Source information:

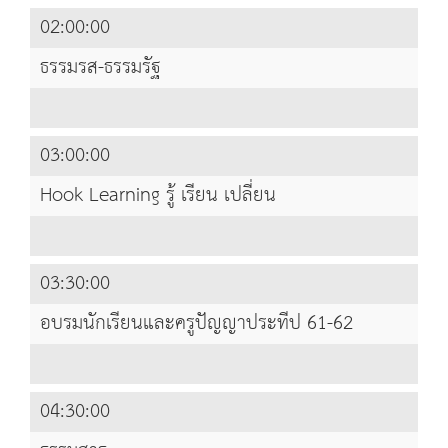
02:00:00
ธรรมรส-ธรรมรัฐ
03:00:00
Hook Learning รู้ เรียน เปลี่ยน
03:30:00
อบรมนักเรียนและครูปัญญาประทีป 61-62
04:30:00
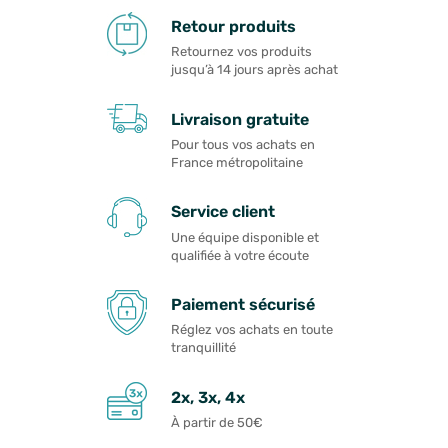
Retour produits
Retournez vos produits
jusqu’à 14 jours après achat
Livraison gratuite
Pour tous vos achats en
France métropolitaine
Service client
Une équipe disponible et
qualifiée à votre écoute
Paiement sécurisé
Réglez vos achats en toute
tranquillité
2x, 3x, 4x
À partir de 50€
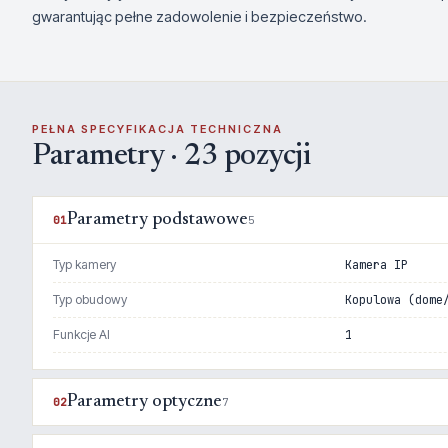
gwarantując pełne zadowolenie i bezpieczeństwo.
PEŁNA SPECYFIKACJA TECHNICZNA
Parametry · 23 pozycji
Parametry podstawowe
01
5
Typ kamery
Kamera IP
Typ obudowy
Kopulowa (dome
Funkcje AI
1
Parametry optyczne
02
7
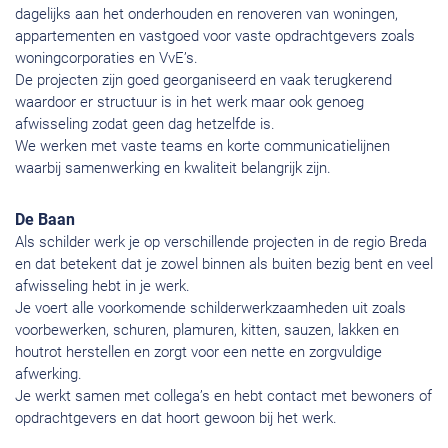
dagelijks aan het onderhouden en renoveren van woningen,
appartementen en vastgoed voor vaste opdrachtgevers zoals
woningcorporaties en VvE’s.
De projecten zijn goed georganiseerd en vaak terugkerend
waardoor er structuur is in het werk maar ook genoeg
afwisseling zodat geen dag hetzelfde is.
We werken met vaste teams en korte communicatielijnen
waarbij samenwerking en kwaliteit belangrijk zijn.
De Baan
Als schilder werk je op verschillende projecten in de regio Breda
en dat betekent dat je zowel binnen als buiten bezig bent en veel
afwisseling hebt in je werk.
Je voert alle voorkomende schilderwerkzaamheden uit zoals
voorbewerken, schuren, plamuren, kitten, sauzen, lakken en
houtrot herstellen en zorgt voor een nette en zorgvuldige
afwerking.
Je werkt samen met collega’s en hebt contact met bewoners of
opdrachtgevers en dat hoort gewoon bij het werk.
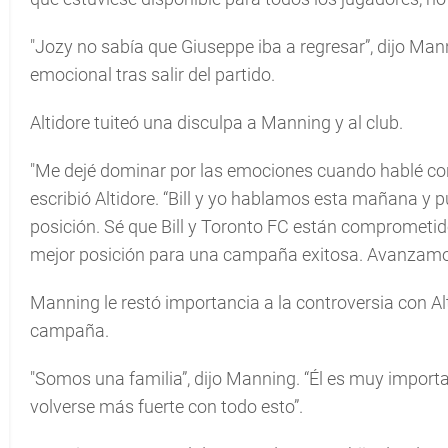
"Jozy no sabía que Giuseppe iba a regresar”, dijo Mann
emocional tras salir del partido.
Altidore tuiteó una disculpa a Manning y al club.
"Me dejé dominar por las emociones cuando hablé con 
escribió Altidore. “Bill y yo hablamos esta mañana y
posición. Sé que Bill y Toronto FC están comprometid
mejor posición para una campaña exitosa. Avanzamos
Manning le restó importancia a la controversia con Alt
campaña.
"Somos una familia”, dijo Manning. “Él es muy importa
volverse más fuerte con todo esto”.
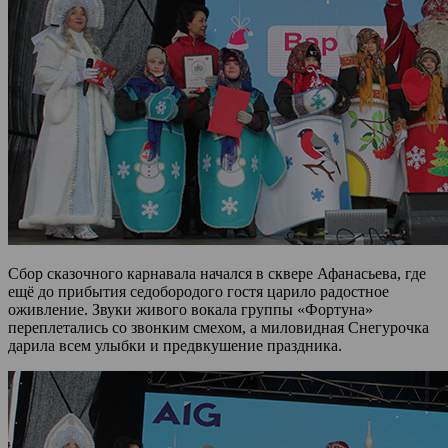
Сбор сказочного карнавала начался в сквере Афанасьева, где
ещё до прибытия седобородого гостя царило радостное
оживление. Звуки живого вокала группы «Фортуна»
переплетались со звонким смехом, а миловидная Снегурочка
дарила всем улыбки и предвкушение праздника.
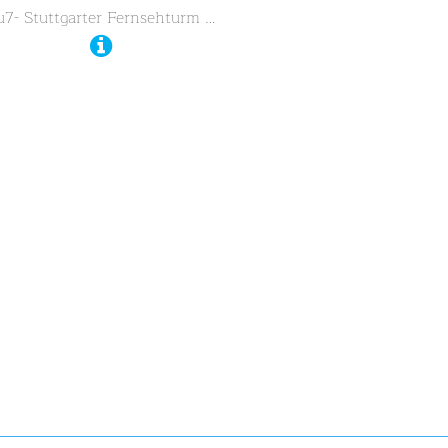
u7- Stuttgarter Fernsehturm …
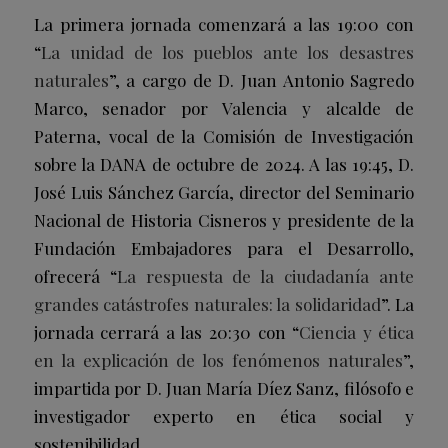
La primera jornada comenzará a las 19:00 con
“
La unidad de los pueblos ante los desastres
naturales
”, a cargo de D. Juan Antonio Sagredo
Marco, senador por Valencia y alcalde de
Paterna, vocal de la Comisión de Investigación
sobre la DANA de octubre de 2024. A las 19:45, D.
José Luis Sánchez García, director del Seminario
Nacional de Historia Cisneros y presidente de la
Fundación Embajadores para el Desarrollo,
ofrecerá “
La respuesta de la ciudadanía ante
grandes catástrofes naturales: la solidaridad
”. La
jornada cerrará a las 20:30 con “
Ciencia y ética
en la explicación de los fenómenos naturales
”,
impartida por D. Juan María Díez Sanz, filósofo e
investigador experto en ética social y
sostenibilidad.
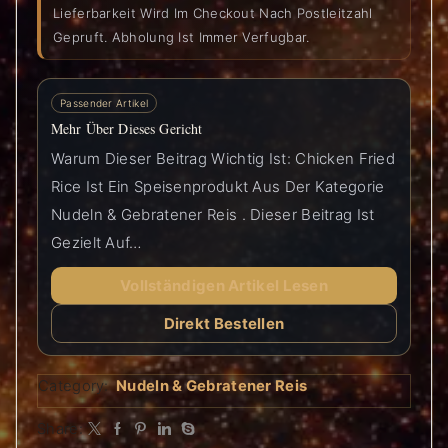
Lieferbarkeit Wird Im Checkout Nach Postleitzahl
Gepruft. Abholung Ist Immer Verfugbar.
Passender Artikel
Mehr Über Dieses Gericht
Warum Dieser Beitrag Wichtig Ist: Chicken Fried
Rice Ist Ein Speisenprodukt Aus Der Kategorie
Nudeln & Gebratener Reis . Dieser Beitrag Ist
Gezielt Auf…
Vollständigen Artikel Lesen
Direkt Bestellen
Category:
Nudeln & Gebratener Reis
Share:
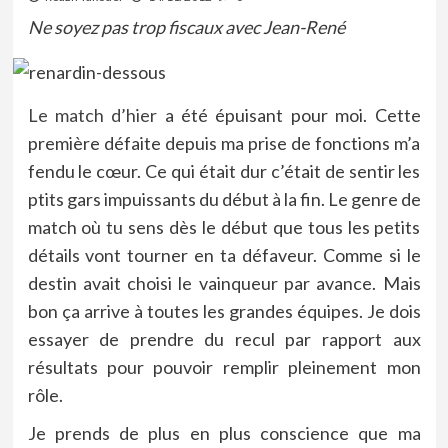
Ne soyez pas trop fiscaux avec Jean-René
Le match d’hier
a été épuisant pour moi. Cette
première défaite depuis ma prise de fonctions m’a
fendu le cœur. Ce qui était dur c’était de sentir les
ptits gars impuissants du début à la fin. Le genre de
match où tu sens dès le début que tous les petits
détails vont tourner en ta défaveur. Comme si le
destin avait choisi le vainqueur par avance. Mais
bon ça arrive à toutes les grandes équipes. Je dois
essayer de prendre du recul par rapport aux
résultats pour pouvoir remplir pleinement mon
rôle.
Je prends de plus en plus conscience que ma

How to complete this task:
Only the lines above starting with the line with "emocional tras salir del partido." and going on through the line with "Warum Dieser Beitrag" belong in the answer; repeat them exactly, minus any picture.

Worked solution:
emocional tras salir del partido.
Altidore tuiteó una disculpa a Manning y al club.
"Me dejé dominar por las emociones cuando hablé con 
escribió Altidore. “Bill y yo hablamos esta mañana y
posición. Sé que Bill y Toronto FC están comprometid
mejor posición para una campaña exitosa. Avanzamos
Manning le restó importancia a la controversia con Alt
campaña.
"Somos una familia”, dijo Manning. “Él es muy importa
volverse más fuerte con todo esto”.
Сбор сказочного карнавала начался в сквере Афанасьева, где
ещё до прибытия седобородого гостя царило радостное
оживление. Звуки живого вокала группы «Фортуна»
переплетались со звонким смехом, а миловидная Снегурочка
дарила всем улыбки и предвкушение праздника.
u7- Stuttgarter Fernsehturm …
La primera jornada comenzará a las 19:00 con
“
La unidad de los pueblos ante los desastres
naturales
”, a cargo de D. Juan Antonio Sagredo
Marco, senador por Valencia y alcalde de
Paterna, vocal de la Comisión de Investigación
sobre la DANA de octubre de 2024. A las 19:45, D.
José Luis Sánchez García, director del Seminario
Nacional de Historia Cisneros y presidente de la
Fundación Embajadores para el Desarrollo,
ofrecerá “
La respuesta de la ciudadanía ante
grandes catástrofes naturales: la solidaridad
”. La
jornada cerrará a las 20:30 con “
Ciencia y ética
en la explicación de los fenómenos naturales
”,
impartida por D. Juan María Díez Sanz, filósofo e
investigador experto en ética social y
sostenibilidad.
Lieferbarkeit Wird Im Checkout Nach Postleitzahl
Gepruft. Abholung Ist Immer Verfugbar.
Passender Artikel
Mehr Über Dieses Gericht
Warum Dieser Beitrag Wichtig Ist: Chicken Fried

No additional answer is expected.